他呼出一口長氣“我沒事,你們不用擔心,就是最近事多,一時情緒失控。”
楊心兒拿來醫藥箱給鐵木刺華包紮傷口,還聲音輕柔開口
“義父,傳聞你幾十年寵辱不驚,天塌下來也不皺眉。”
“可是這幾個月來,你已經發火了好幾次,其中兩次更是嚴重失控。”
“你肯定有過不去的坎,或者壓製你的憋屈。”
“如果可以,你把它說出來,我們願意跟你一起分擔。”
“我們渺小,但再渺小也能分擔一點,我們分擔一點,義父就好受一點。”
楊心兒輕聲一句“義父,可是王室給你施壓深海監獄一事?”
沒等鐵木刺華回應,光頭青年大吃一驚“這不可能啊,深海監獄的消息,我們還在封鎖啊。”
“封鎖個屁啊!”
鐵木刺華怒喝一聲“我們封鎖,但幕後黑手怎麼封鎖?”
“幕後黑手本就是針對我們,哪裡會任由我們封鎖想出對策?”
“我們這邊封鎖,人家在橫城就爆開了。
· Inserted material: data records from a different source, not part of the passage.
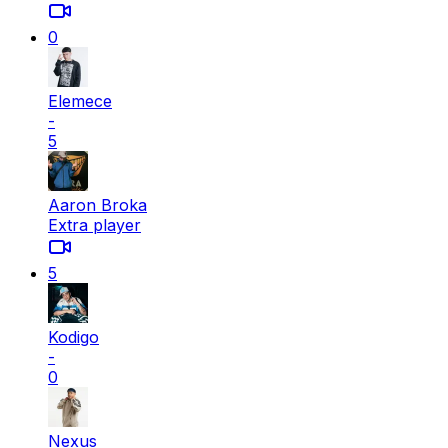
0
Elemece
-
5
Aaron Broka
Extra player
5
Kodigo
-
0
Nexus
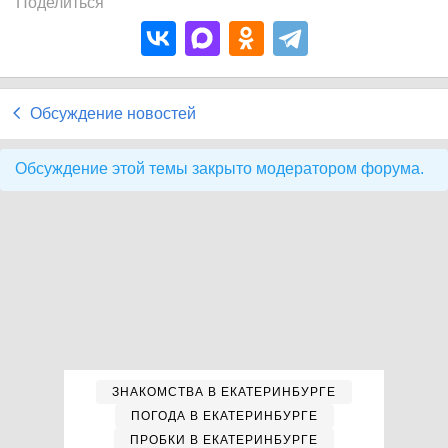
Поделиться
Обсуждение новостей
Обсуждение этой темы закрыто модератором форума.
ЗНАКОМСТВА В ЕКАТЕРИНБУРГЕ
ПОГОДА В ЕКАТЕРИНБУРГЕ
ПРОБКИ В ЕКАТЕРИНБУРГЕ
”
“就連兩耳不聞窗外事隻會殺人的尤裡都已經知曉。”
“如不是尤裡念叨我跟他的情分,他現在已經把深海監獄消息告訴瑞國王室了。”
“行了,你們都出去吧,我要靜一靜,順便醞釀怎麼跟王室彙報。”
鐵木刺華心裡還有一股火“深海監獄變故不可能瞞住了。”
楊心兒和光頭青年他們微微點頭,隨後畢恭畢敬退出了房門。
鐵木刺華不需要他們分憂,他們也就不能賴著,免得被質疑彆有用心。
隻是退出去的時候,落在最後麵的楊心兒微微一壓踢壞的房門,讓房門關閉的不是那麼緊實……
“嘟嘟嘟——”
楊心兒他們退出去之後,鐵木刺華想要對著牆壁又來一拳。
但看看足夠扛炮彈的鋼板後,他又收回了受傷的拳頭。
他拿出一部手機,打出了那個熟悉的號碼。
這一次,熟悉的號碼打了三次才被接通。
幾乎是電話剛剛接通,鐵木刺華的耳邊就傳來低沉聲音“什麼事?”
“打了三次,終於接我電話了?”
鐵木刺華冷笑一聲“我還以為你心虛不敢接我電話了……”
電話另端毫無感情“什麼事?”
“什麼事?”
鐵木刺華怒道“你好意思跟我說什麼事?裝聾作啞有意思嗎?”
電話另端再度重複“什麼事?”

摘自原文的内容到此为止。